I turn slowly. Warily. A man with blond hair and a tattoo is leaning over a large tank and Laren MacDermott, that is Laren Brassière, is scowling furiously beside him.

‘One more terrapin and I’m leaving.’ Laren’s voice has turned into a growl. ‘I really will leave you this time, Malcolm. I mean it.’

‘You always say that, honey,’ Malcolm drawls. ‘Now shut the feck up.’

‘You shut the feck up yourself, dickhead!’

Mrs Peabody is staring, gobsmacked, in the direction of this interchange. ‘Don’t listen to them,’ she’s telling Cyril’s prospective mate. ‘I don’t want you picking up rude words.’

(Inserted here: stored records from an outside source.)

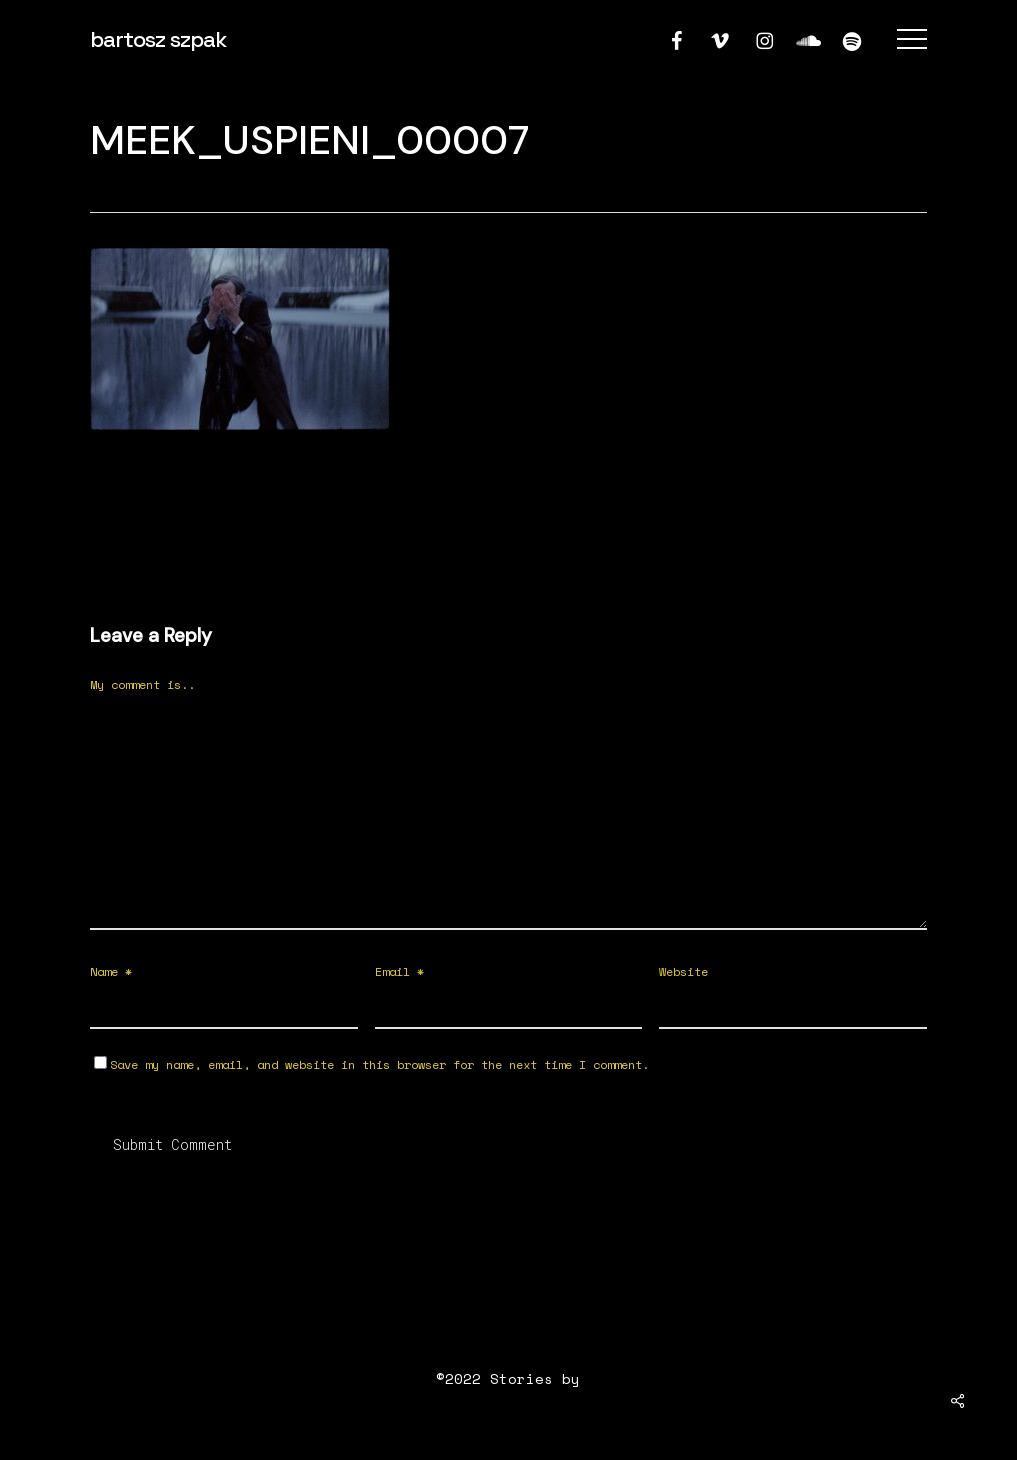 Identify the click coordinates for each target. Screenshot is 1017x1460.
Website (683, 971)
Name (111, 971)
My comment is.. (142, 684)
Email (399, 971)
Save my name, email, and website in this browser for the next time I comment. (379, 1064)
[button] (912, 39)
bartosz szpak (158, 39) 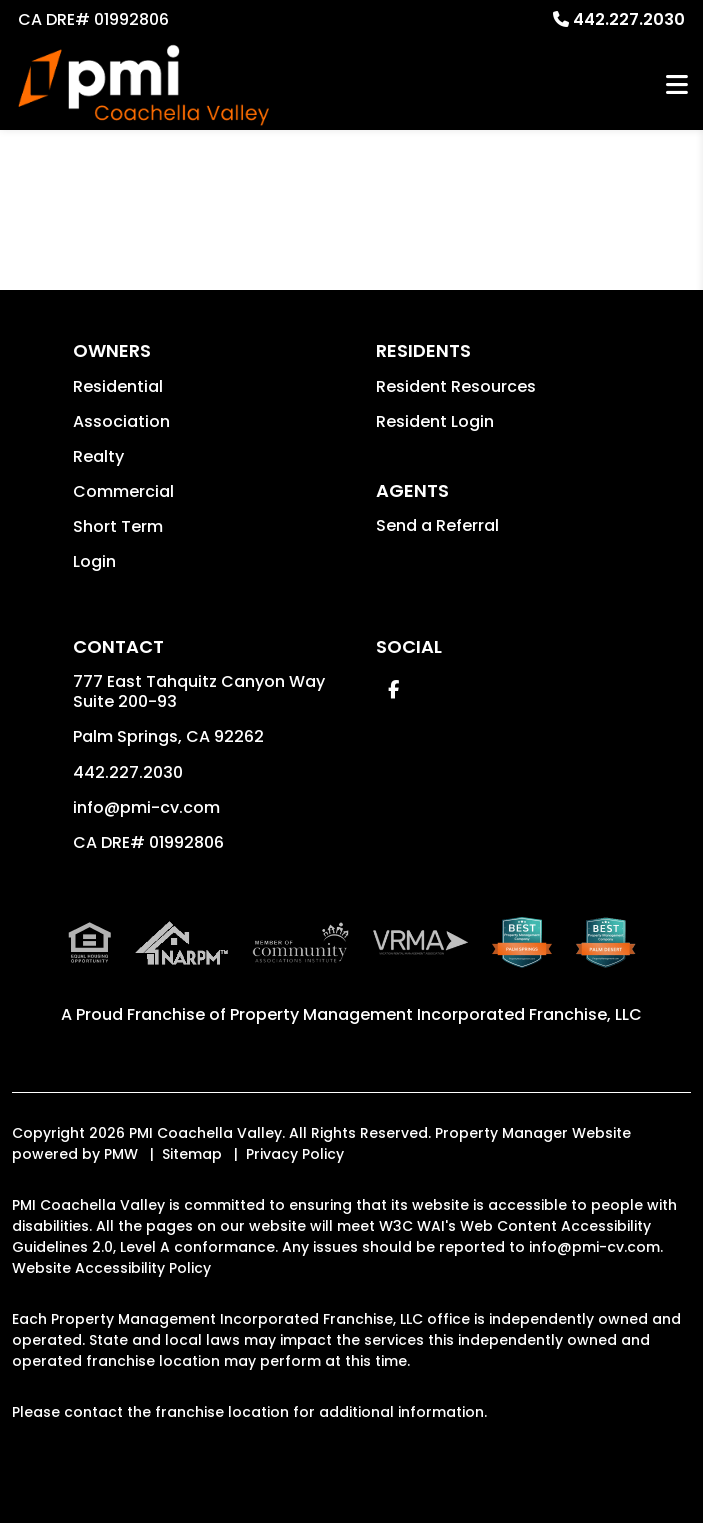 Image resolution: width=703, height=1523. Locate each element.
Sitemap (192, 1154)
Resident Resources (456, 386)
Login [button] (94, 561)
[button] (393, 689)
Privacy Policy (295, 1154)
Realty (98, 456)
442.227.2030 (629, 19)
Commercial (123, 491)
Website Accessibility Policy (111, 1268)
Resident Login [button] (435, 421)
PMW (121, 1154)
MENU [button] (677, 85)
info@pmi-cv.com (146, 807)
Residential (118, 386)
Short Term (118, 526)
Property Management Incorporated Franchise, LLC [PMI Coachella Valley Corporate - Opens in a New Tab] (436, 1014)
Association (121, 421)
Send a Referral (437, 525)
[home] (143, 85) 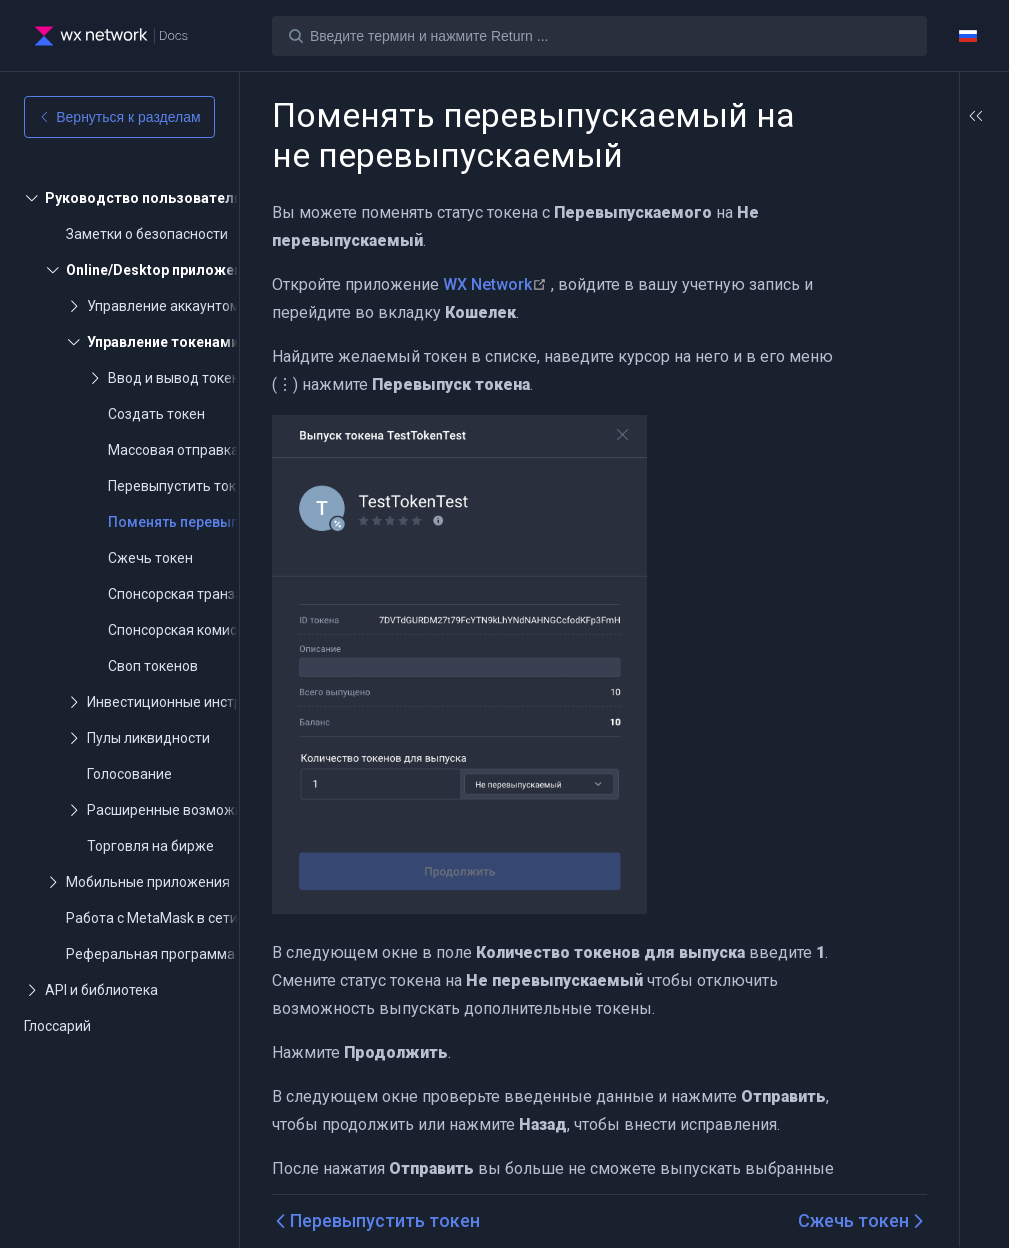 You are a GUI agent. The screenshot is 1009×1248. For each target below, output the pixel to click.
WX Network (497, 324)
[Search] (599, 36) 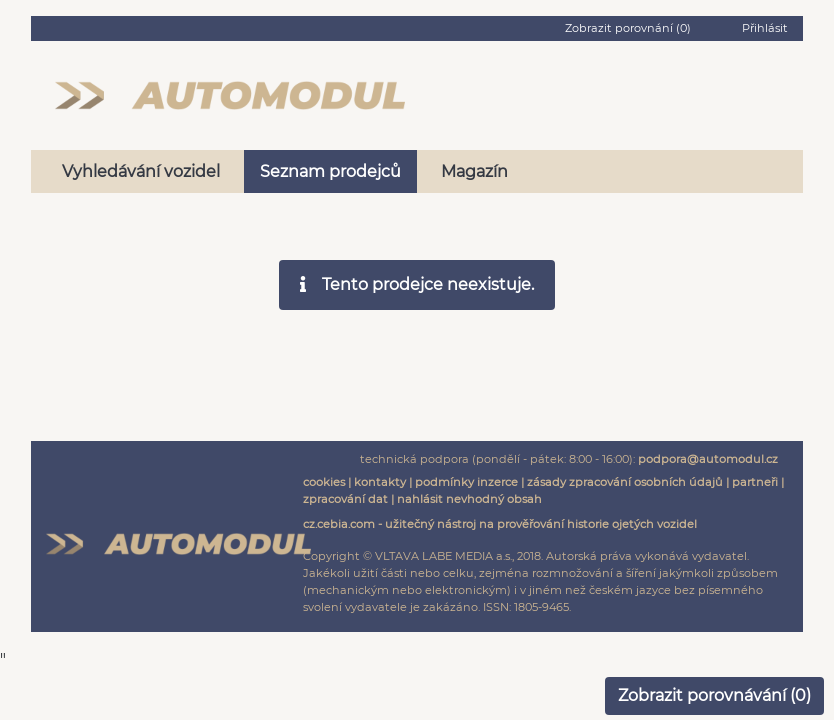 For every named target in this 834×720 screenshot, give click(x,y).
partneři (755, 482)
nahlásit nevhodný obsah (469, 499)
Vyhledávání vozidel (141, 171)
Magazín (474, 171)
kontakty (380, 482)
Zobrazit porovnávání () (714, 695)
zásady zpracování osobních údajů (625, 482)
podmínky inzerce (466, 482)
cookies (324, 482)
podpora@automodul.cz (708, 459)
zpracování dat (345, 499)
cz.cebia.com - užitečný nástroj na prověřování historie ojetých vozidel (500, 524)
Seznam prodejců (330, 171) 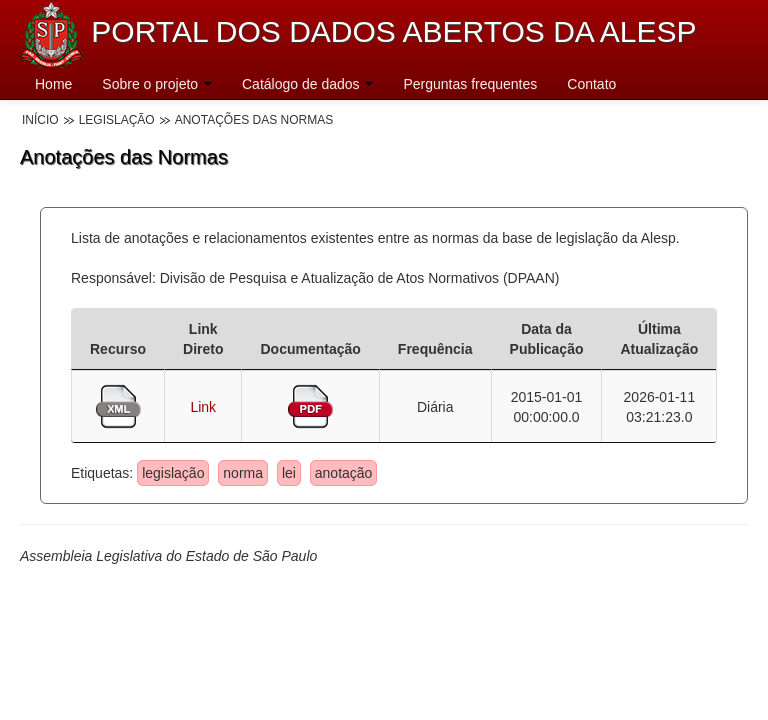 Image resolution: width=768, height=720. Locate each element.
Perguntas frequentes (470, 84)
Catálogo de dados (307, 84)
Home (53, 84)
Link (203, 407)
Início (40, 120)
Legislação (117, 120)
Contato (591, 84)
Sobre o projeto (157, 84) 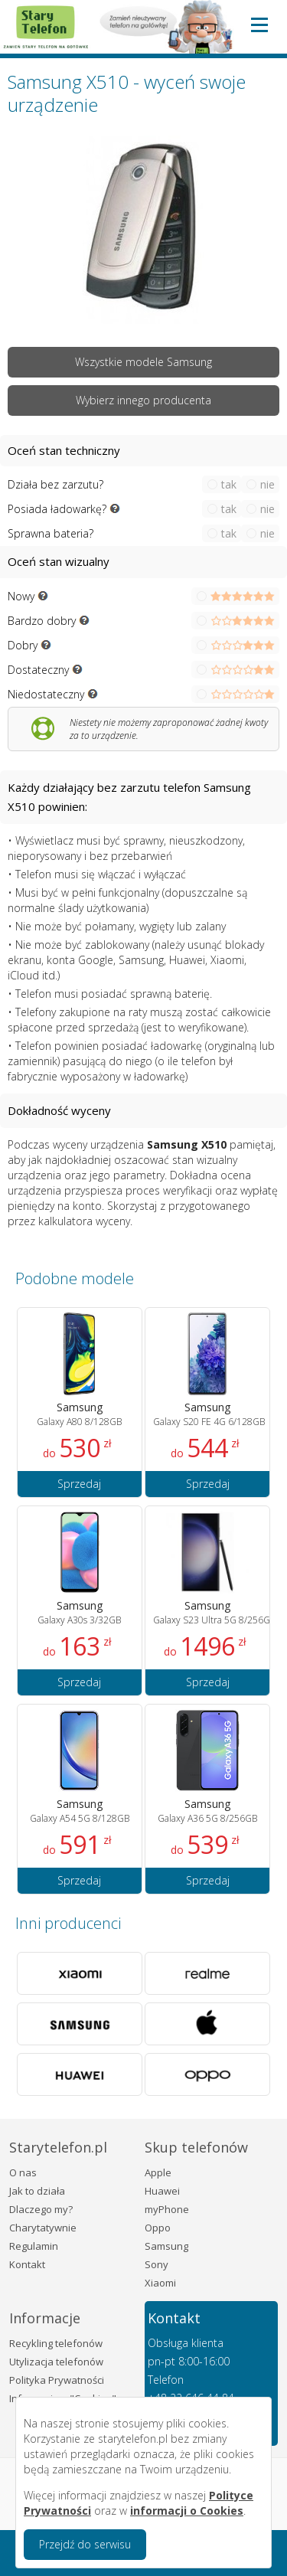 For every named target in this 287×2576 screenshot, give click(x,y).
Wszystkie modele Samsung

As the assistant transfers Cyril’s partner into the small cage we’ve brought with us I dart wary, excited glances at my old schoolmate. She’s grown quiet, thoughts of departure evidently themselves now gone. She looks rather resigned and bored as Malcolm lifts the small creature he’s selected and its legs thrash the air desperately. Then they both suddenly turn towards the counter and I find myself facing them.

‘Hello, Alice!’ Laren beams. She looks astonished but genuinely pleased to see me.

‘Hello, Laren,’ I smile back. What on earth am I going to say to her?

‘How strange that we should meet each other here, in a pet shop,’ she announces, as though the location somehow pleases her.

‘Indeed,’ I agree politely.

‘Remember how you used to love my aquarium?’

‘Yes, absolutely,’ I reply. I don’t know why I added ‘absolutely’. It’s a word that’s frequently used in the office lately. It implies such complete agreement that people change the subject, which is probably what one wanted.

‘So, Alice, what are you doing now?’ Laren asks.

‘I’m a journalist.’

‘That sounds interesting.’

‘Yes, I suppose it does,’ I reply.

‘I’m a singer.’

‘Yes. So I’ve heard.’ I look at her guardedly and wonder if I should tell her I’ve been to one of her concerts. No. It would be best not to mention it. She might wonder why I hadn’t spoken to her afterwards.